To test the hypothesis that handwriting letters creates links between sensory (visual) and motor (hand) regions of the brain, James conducted an fMRI study using four-year olds. Clear links between visual and hand areas are observed in adult readers, but not in illiterate children. The children were then split into two groups. Both underwent letter recognition training, but half used the see-and-say method while the other half copied letters as well. After four weeks, the children’s brains were scanned once more. Connections between visual and hand areas were already forming in those who’d learned by handwriting, whereas none could be detected in the see-and-say group.
This study was followed up by an experiment testing the hypothesis that handwriting helps children learn to extract the essential elements from variable letter forms. To avoid any contamination of the data from prior learning, the experiments taught 5-year-olds the Greek alphabet. Some children learned by copying the letters (handwriting), while others learned by see-and-say.
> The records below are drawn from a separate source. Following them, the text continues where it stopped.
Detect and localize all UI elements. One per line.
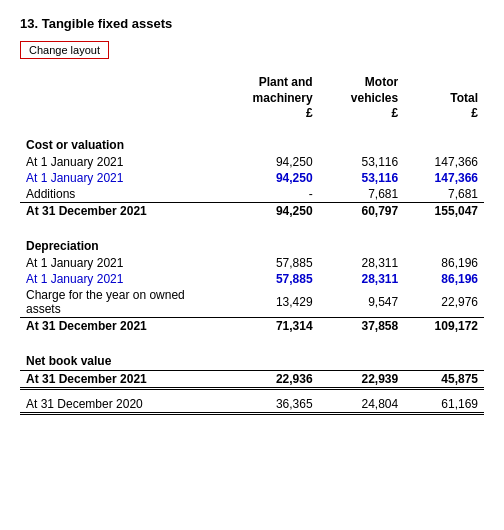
section-header: 13. Tangible fixed assets xyxy=(20,16,484,31)
row-col3: 61,169 xyxy=(404,396,484,414)
row-col2: 24,804 xyxy=(319,396,405,414)
row-label: At 31 December 2020 xyxy=(20,396,215,414)
change-layout-button[interactable]: Change layout xyxy=(20,41,109,59)
table-row: Additions - 7,681 7,681 xyxy=(20,186,484,203)
col-header-label xyxy=(20,73,215,126)
row-col2: 37,858 xyxy=(319,317,405,334)
row-col1: 57,885 xyxy=(215,271,319,287)
row-col1: 13,429 xyxy=(215,287,319,318)
row-col1: 94,250 xyxy=(215,154,319,170)
table-row: At 1 January 2021 57,885 28,311 86,196 xyxy=(20,255,484,271)
row-col3: 109,172 xyxy=(404,317,484,334)
row-label: At 31 December 2021 xyxy=(20,317,215,334)
row-col2: 28,311 xyxy=(319,255,405,271)
depreciation-section-heading: Depreciation xyxy=(20,227,484,255)
row-col1: 94,250 xyxy=(215,202,319,219)
row-label: At 1 January 2021 xyxy=(20,170,215,186)
row-label: Charge for the year on owned assets xyxy=(20,287,215,318)
row-label: At 1 January 2021 xyxy=(20,255,215,271)
table-row: Charge for the year on owned assets 13,4… xyxy=(20,287,484,318)
row-col2: 53,116 xyxy=(319,154,405,170)
row-col2: 7,681 xyxy=(319,186,405,203)
row-col2: 9,547 xyxy=(319,287,405,318)
row-col1: 36,365 xyxy=(215,396,319,414)
row-col3: 22,976 xyxy=(404,287,484,318)
row-col1: - xyxy=(215,186,319,203)
table-row: At 1 January 2021 94,250 53,116 147,366 xyxy=(20,170,484,186)
row-col2: 22,939 xyxy=(319,370,405,388)
row-col2: 53,116 xyxy=(319,170,405,186)
nbv-section-heading: Net book value xyxy=(20,342,484,371)
row-col3: 7,681 xyxy=(404,186,484,203)
row-col3: 147,366 xyxy=(404,170,484,186)
row-label: At 1 January 2021 xyxy=(20,271,215,287)
row-col1: 94,250 xyxy=(215,170,319,186)
row-col1: 22,936 xyxy=(215,370,319,388)
table-row: At 31 December 2021 22,936 22,939 45,875 xyxy=(20,370,484,388)
row-col3: 86,196 xyxy=(404,271,484,287)
table-row: At 1 January 2021 57,885 28,311 86,196 xyxy=(20,271,484,287)
table-row: At 1 January 2021 94,250 53,116 147,366 xyxy=(20,154,484,170)
row-label: At 31 December 2021 xyxy=(20,202,215,219)
table-row: At 31 December 2020 36,365 24,804 61,169 xyxy=(20,396,484,414)
table-row: At 31 December 2021 94,250 60,797 155,04… xyxy=(20,202,484,219)
row-col1: 57,885 xyxy=(215,255,319,271)
col-header-motor: Motor vehicles £ xyxy=(319,73,405,126)
row-label: At 1 January 2021 xyxy=(20,154,215,170)
row-col2: 60,797 xyxy=(319,202,405,219)
col-header-total: Total £ xyxy=(404,73,484,126)
row-col2: 28,311 xyxy=(319,271,405,287)
row-col3: 147,366 xyxy=(404,154,484,170)
table-row: At 31 December 2021 71,314 37,858 109,17… xyxy=(20,317,484,334)
cost-section-heading: Cost or valuation xyxy=(20,126,484,154)
col-header-plant: Plant and machinery £ xyxy=(215,73,319,126)
section-title-text: Tangible fixed assets xyxy=(42,16,173,31)
row-label: At 31 December 2021 xyxy=(20,370,215,388)
row-col3: 155,047 xyxy=(404,202,484,219)
row-label: Additions xyxy=(20,186,215,203)
row-col1: 71,314 xyxy=(215,317,319,334)
section-number: 13. xyxy=(20,16,38,31)
row-col3: 86,196 xyxy=(404,255,484,271)
row-col3: 45,875 xyxy=(404,370,484,388)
In a crucial third condition, another group of children learned the Greek alphabet also by the see-and-say method, but with exposure to a wide variety of fonts. The children in this condition learned just as well as did those in the handwriting condition. Those in the single-font see-and-say condition performed much worse.
Finally, in a brain-scanning study looking at the learning of cursive, children who were asked to handwrite cursive examples developed vision-hand connections in their brains, but those who just watched adults writing in cursive did not. Likewise, children who were taught to recognize letters by typing them on a keyboard didn’t develop vision-hand connections, even though the motor task of typing was involved. In short, learning letters by handwriting not only helps kids extract the essential features of letters, it’s also the only method that establishes the brain connections necessary for full literacy.
Pencil and paper may seem like ancient writing implements to today’s digital generation. Still, there are ways that computer tablets can be an effective device for teaching early literacy skills. Single-font see-and-say programs will only take Junior so far. But the research we’ve just reviewed shows that multi-font see-and-say programs can be quite effective. Such programs should be easy to design, and some may already be on the market. Furthermore, handwriting recognition software is widely available, and so it should be implemented in educational games that kids can play on their mobile devices.
The digital age has changed the way we communicate—even how we read and write. But if we’re thoughtful in how we use our devices, we can reap the benefits they offer while avoiding their dangers.
James, K. H. (2017). The importance of handwriting experience on the development of the literate brain. Current Directions in Psychological Science, 26, 502-508.